ECB Board agrees new shape to county game

Monday 7th March 2016
& News
Written by Danny Painter

The domestic cricket season will have a new shape in 2017 after the ECB Board agreed changes to the season, following discussions with the First Class Counties.

The ECB Board has also asked the ECB Executive to look at all options for the best future structure to support the growth of the game and sustainability of all Counties.

From 2017,  there will be changes to the structure and timing of each of the three domestic competitions; NatWest T20 Blast, Specsavers County Championship and Royal London One-Day Cup.

  • NatWest T20 Blast matches will be played in July and August, within two blocks, contested on a regional basis and culminating in Finals Day, as per the current format. This will make the best use of the summer holiday period to attract a wide family-based audience, encourage participation in the game and focus the skills of players.
  • Specsavers County Championship games will run throughout the summer and pause during blocks of limited-overs cricket. It will be played in two divisions – a top tier of eight and second division of ten – after one County has been promoted and two relegated this year. It will then revert to two-up, two-down.
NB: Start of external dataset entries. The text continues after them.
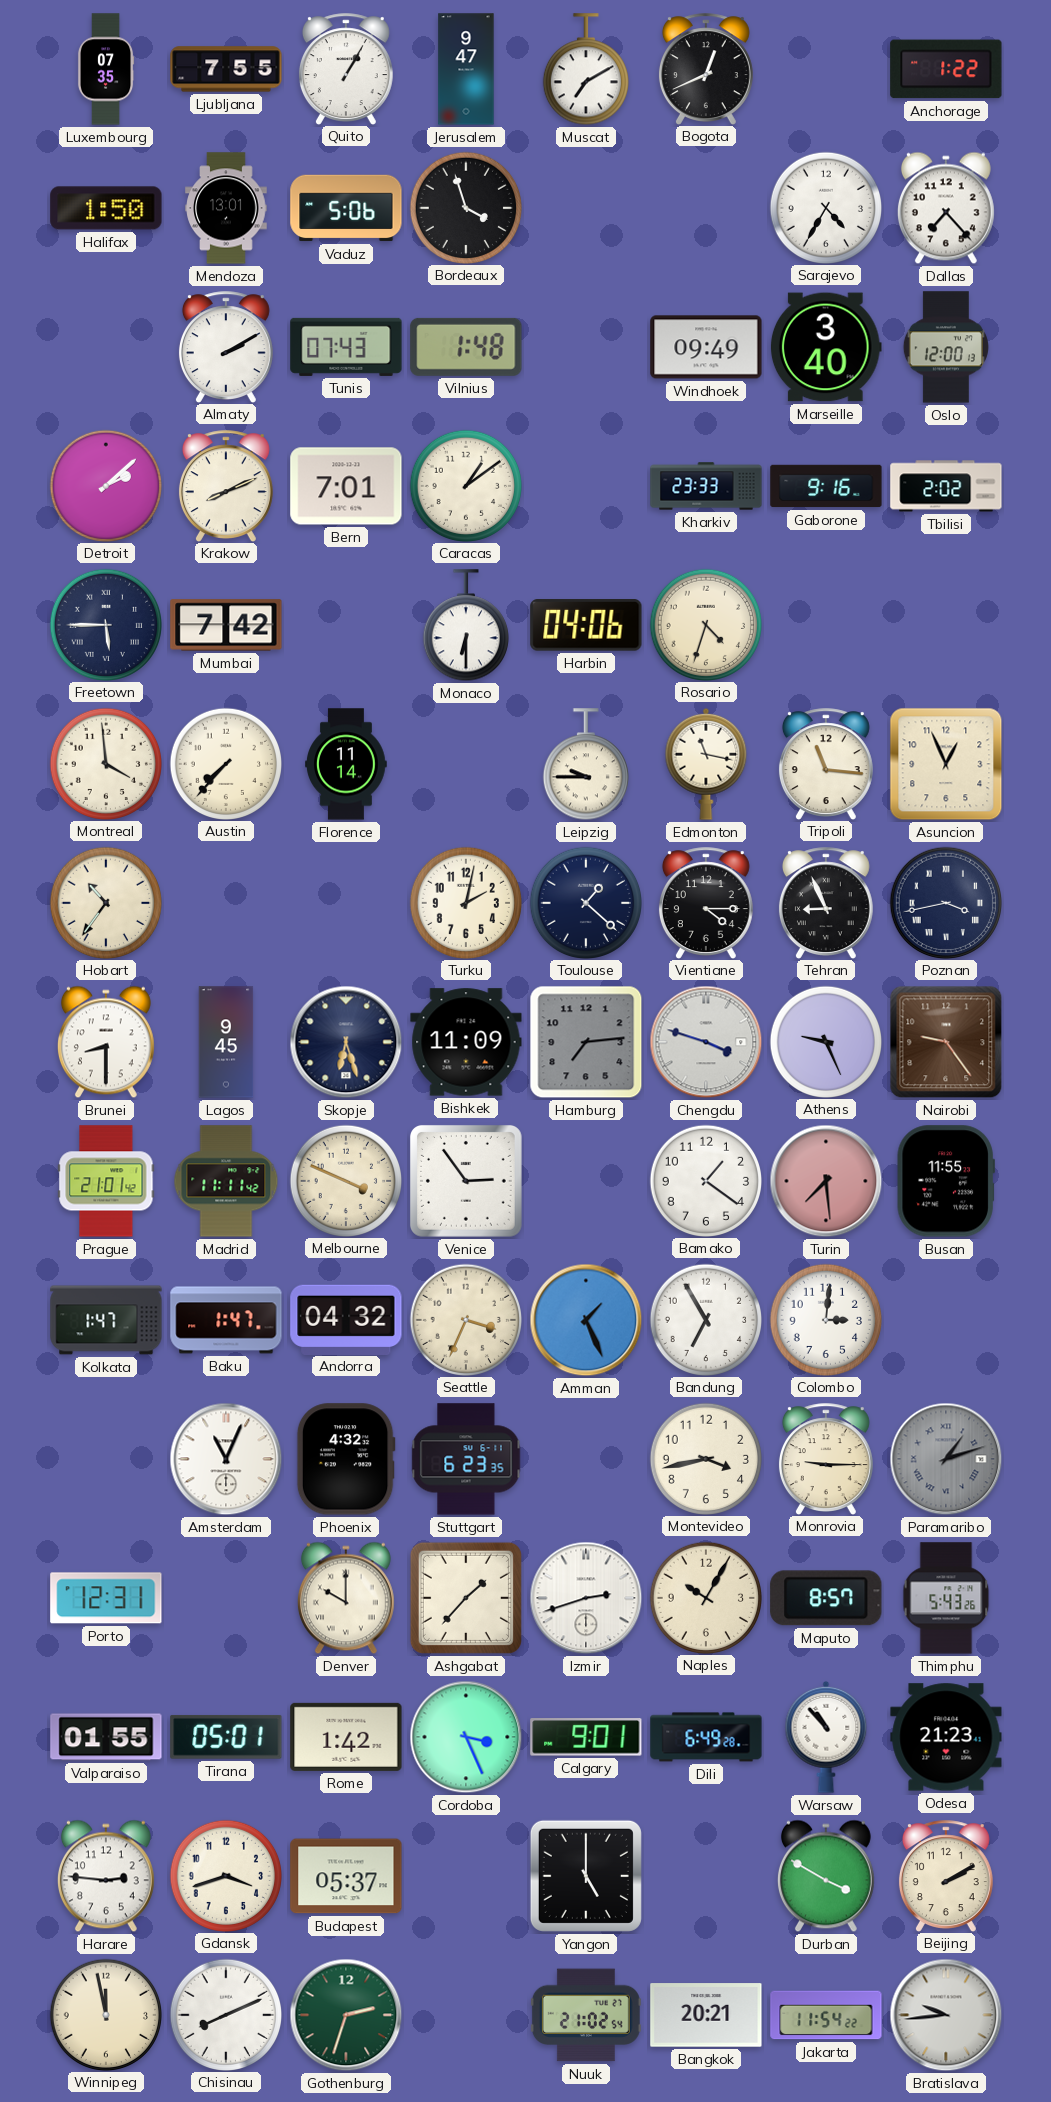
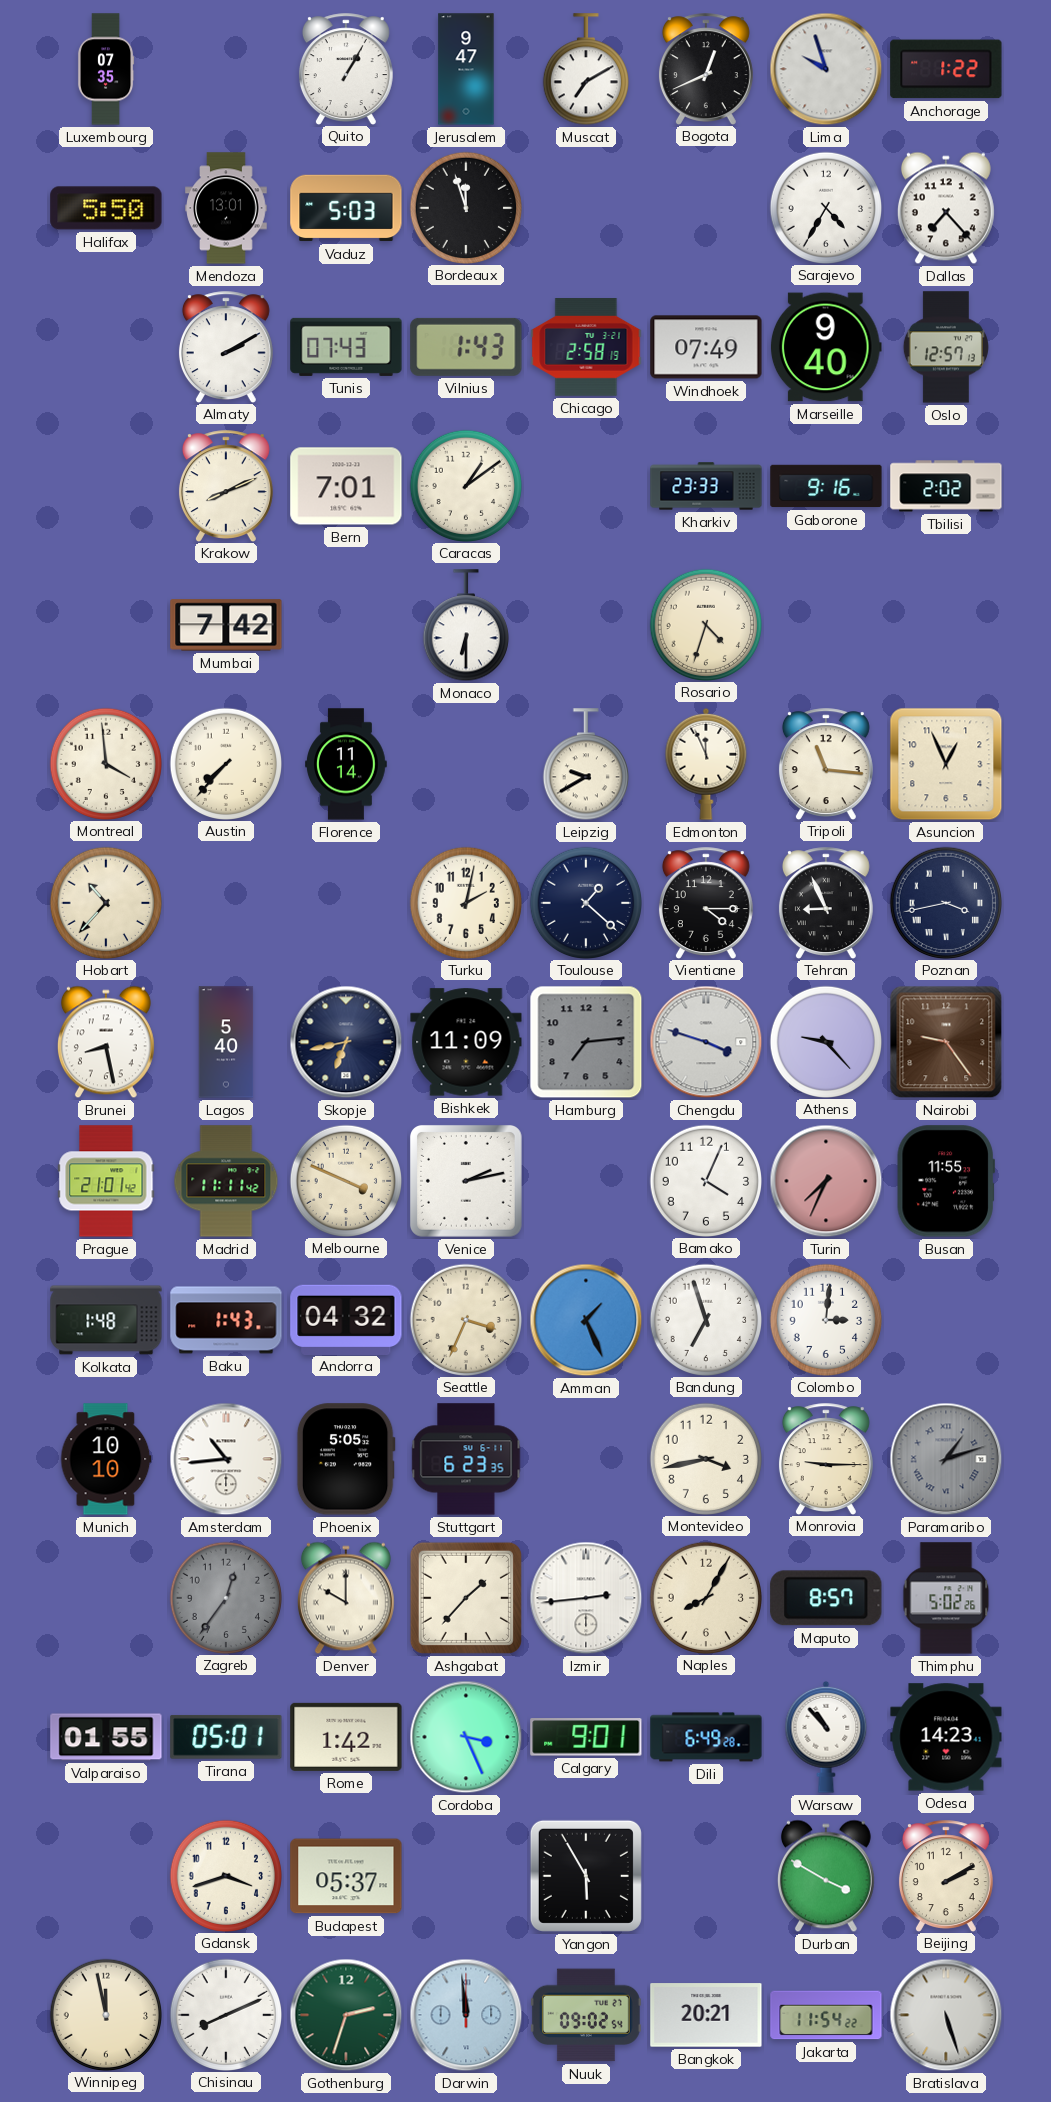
Ljubljana: 7:55 -> none
Lima: none -> 9:57
Halifax: 1:50 -> 5:50
Vaduz: 5:06 -> 5:03
Bordeaux: 3:57 -> 11:57
Vilnius: 1:48 -> 1:43
Chicago: none -> 2:58
Windhoek: 09:49 -> 07:49
Marseille: 3:40 -> 9:40
Oslo: 12:00 -> 12:57
Detroit: 2:08 -> none
Freetown: 5:45 -> none
Harbin: 04:06 -> none
Leipzig: 9:45 -> 9:40
Edmonton: 11:17 -> 11:56
Hobart: 10:36 -> 10:37
Brunei: 8:30 -> 8:28
Lagos: 9:45 -> 5:40
Skopje: 6:27 -> 6:43
Athens: 9:26 -> 9:23
Venice: 2:54 -> 2:13
Bamako: 1:21 -> 4:04
Turin: 7:29 -> 7:34
Kolkata: 1:47 -> 1:48
Baku: 1:47 -> 1:43
Bandung: 6:55 -> 6:57
Munich: none -> 10:10
Amsterdam: 11:04 -> 10:44
Phoenix: 4:32 -> 5:05
Porto: 12:31 -> none
Zagreb: none -> 12:36
Izmir: 2:42 -> 2:44
Naples: 10:05 -> 8:05
Thimphu: 5:43 -> 5:02
Odesa: 21:23 -> 14:23
Harare: 2:46 -> none
Yangon: 5:00 -> 5:55
Darwin: none -> 11:59
Nuuk: 21:02 -> 09:02
Bratislava: 9:44 -> 5:27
To ensure a focus on each format and create space in the domestic season, the competition will be reduced from 16 Championship rounds to 14. Each County will play seven home and seven away matches.
  • Royal London One-Day Cup group-stage matches will be played in April and May, with the showcase final at Lord’s in July. Group winners will go straight to Semi-Finals with second and third-placed teams entering quarter-finals. The competition will herald a big summer for the 50-over format with the ICC Champions Trophy and ICC Women’s World Cup staged in England and Wales next year.

Confirming the developments, Colin Graves, Chairman of the England & Wales Cricket Board, said: “Today’s decisions follow a number of productive meetings with the Chief Executives and Chairmen of the First Class Counties. We’ve worked closely together, looking to improve the domestic structure for the good of the game.

“The changes for 2017 will be good for fans, players and our international teams.  The season is easier to follow, the blocks help players focus on specific skills and there’s a better balance across all three formats.

“There is a clear consensus that County cricket has to be sustainable and must support the whole game. There is an appetite for change and cricket is moving fast – we must not be left behind.

“Cricket needs more people playing, great teams and inspired fans in order to thrive; these principles support our plans now and for the future.”